# Upgrading to a Posi Rear End



## 68Temp (Jun 20, 2012)

Restoring a 68 Tempest, want to go with a posi.
Have searched for a complete axle swap, but no luck so far.
Any good suggestions for swapping out the carrier/gears alone?
Sunday cruiser, so nothing fancy or high perf is needed.
Engine is a 400, I have someone who can help with the gear swap. Just need an idea what to buy and where?? Thanks!


----------



## GTO JUDGE (May 14, 2005)

Home

Jim Mitschke Richfield Ohio

He built me a new Pontiac rear 3:55.1, he also built a friends for his '68 GTO. Prices are reasonable, and so is shipping.


----------



## 68Temp (Jun 20, 2012)

Thanks for the reply. Do you know what brand he put in? Eaton?


----------



## GTO JUDGE (May 14, 2005)

68Temp said:


> Thanks for the reply. Do you know what brand he put in? Eaton?
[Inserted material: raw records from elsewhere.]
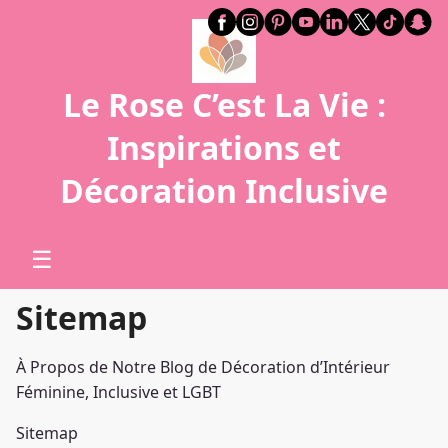
Le Rose C’est La Vie :
Inspirations et
Décoration Inclusive
☰
Sitemap
À Propos de Notre Blog de Décoration d’Intérieur
Féminine, Inclusive et LGBT
Sitemap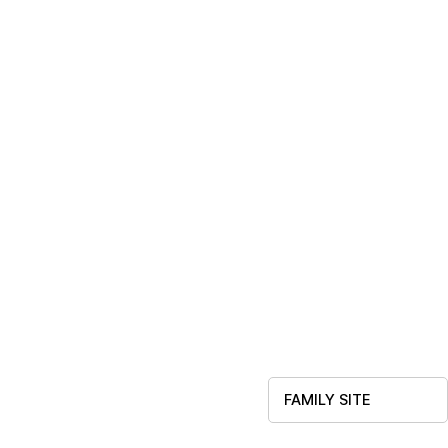
FAMILY SITE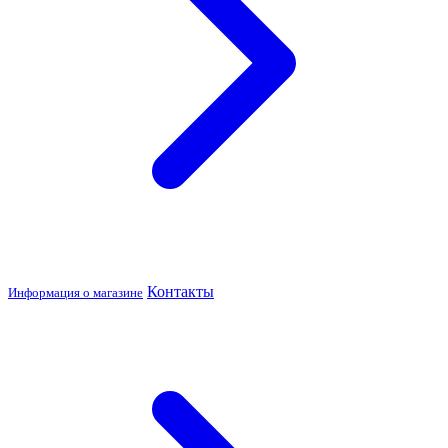
Контакты
Информация о магазине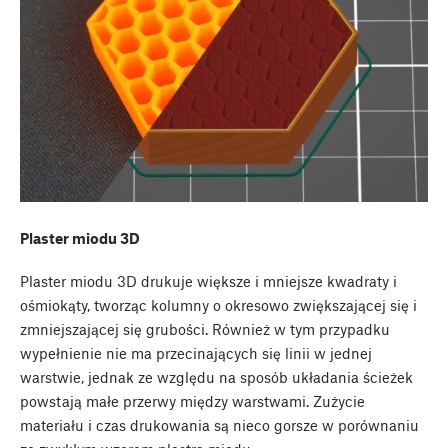
Plaster miodu 3D
Plaster miodu 3D drukuje większe i mniejsze kwadraty i
ośmiokąty, tworząc kolumny o okresowo zwiększającej się i
zmniejszającej się grubości. Również w tym przypadku
wypełnienie nie ma przecinających się linii w jednej
warstwie, jednak ze względu na sposób układania ścieżek
powstają małe przerwy między warstwami. Zużycie
materiału i czas drukowania są nieco gorsze w porównaniu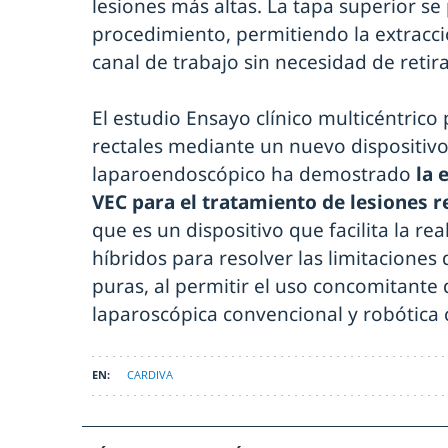
lesiones más altas. La tapa superior se
procedimiento, permitiendo la extracci
canal de trabajo sin necesidad de retira
El estudio Ensayo clínico multicéntrico 
rectales mediante un nuevo dispositivo
laparoendoscópico ha demostrado
la 
VEC para el tratamiento de lesiones r
que es un dispositivo que facilita la r
híbridos para resolver las limitaciones
puras, al permitir el uso concomitante
laparoscópica convencional y robótica c
CARDIVA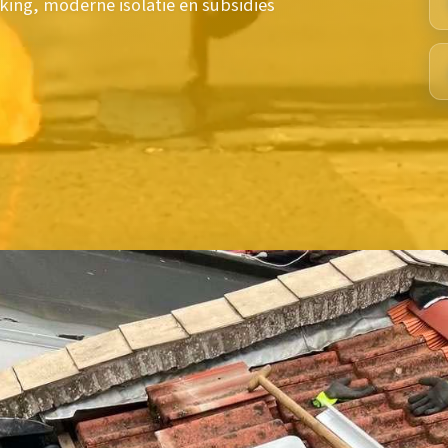
ng, moderne isolatie en subsidies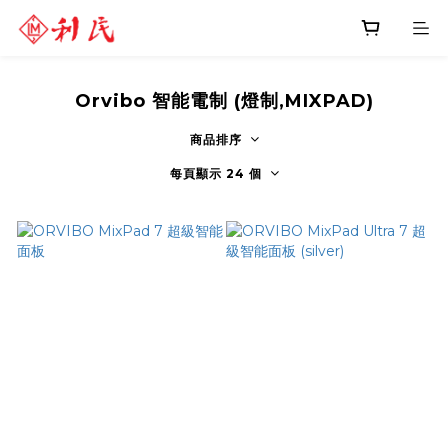
Orvibo 智能電制 (燈制,MIXPAD)
商品排序
每頁顯示 24 個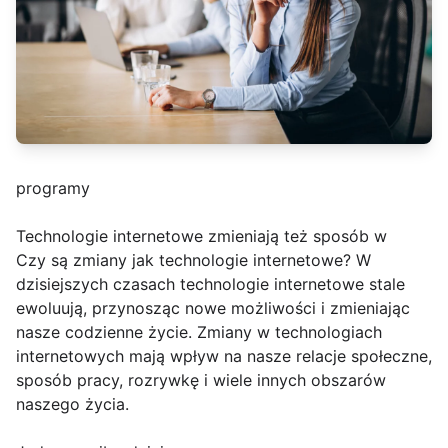
programy
Technologie internetowe zmieniają też sposób w
Czy są zmiany jak technologie internetowe? W
dzisiejszych czasach technologie internetowe stale
ewoluują, przynosząc nowe możliwości i zmieniając
nasze codzienne życie. Zmiany w technologiach
internetowych mają wpływ na nasze relacje społeczne,
sposób pracy, rozrywkę i wiele innych obszarów
naszego życia.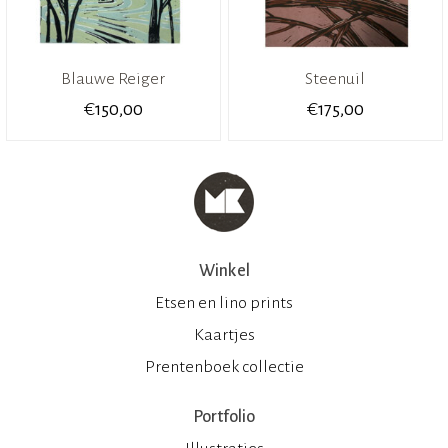
Blauwe Reiger
Steenuil
€
€
150,00
175,00
Winkel
Etsen en lino prints
Kaartjes
Prentenboek collectie
Portfolio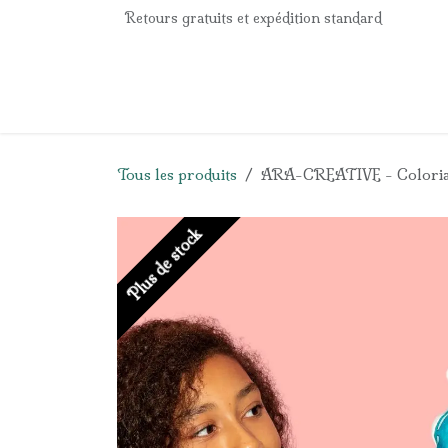
Se rendre au contenu
Retours gratuits et expédition standard
Accueil
e-Shop
Listes de naissance
Panier
Tous les produits
ARA-CREATIVE - Coloriage
Plus de stock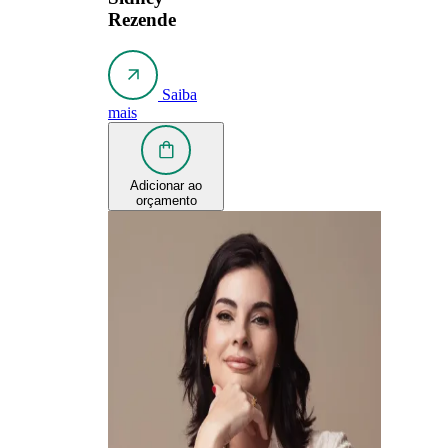
Rezende
Saiba
mais
Adicionar ao
orçamento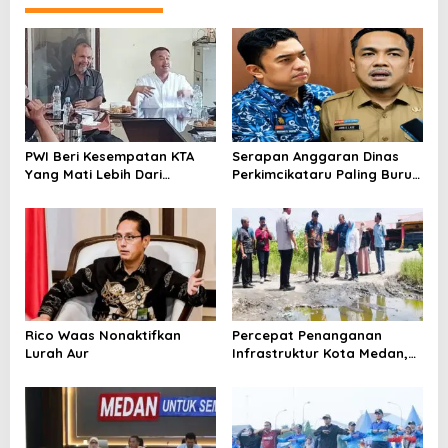
Sumatera 2026 di
Palembang
PWI Beri Kesempatan KTA
Serapan Anggaran Dinas
Yang Mati Lebih Dari
Perkimcikataru Paling Buruk,
Setahun Diaktifkan Kembali
Plh Sekda: Kami Sarankan
Dievaluasi
Rico Waas Nonaktifkan
Percepat Penanganan
Lurah Aur
Infrastruktur Kota Medan,
Dinas SDABMBK Perkuat
Sinergi dengan Kecamatan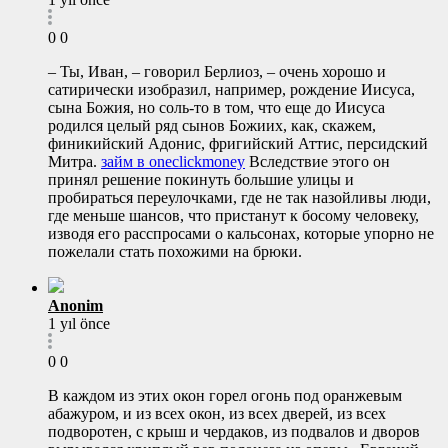
0
0
– Ты, Иван, – говорил Берлиоз, – очень хорошо и
сатирически изобразил, например, рождение Иисуса,
сына Божия, но соль-то в том, что еще до Иисуса
родился целый ряд сынов Божиих, как, скажем,
финикийский Адонис, фригийский Аттис, персидский
Митра.
займ в oneclickmoney
Вследствие этого он
принял решение покинуть большие улицы и
пробираться переулочками, где не так назойливы люди,
где меньше шансов, что пристанут к босому человеку,
изводя его расспросами о кальсонах, которые упорно не
пожелали стать похожими на брюки.
Anonim
1 yıl önce
0
0
В каждом из этих окон горел огонь под оранжевым
абажуром, и из всех окон, из всех дверей, из всех
подворотен, с крыш и чердаков, из подвалов и дворов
He custom built it himself, I never asked where he got the gears from he may have told me but I don't recall if he did. He warranted it too. Runs great, very quiet. I'd buy again from him without shopping around.


----------



## Matthew (Feb 11, 2011)

Sir, I see a 10 bolt from a 68 GTO on Des Moines, IA Craigslist. Shows $150. The number listed is 319-321-6792. Matt


----------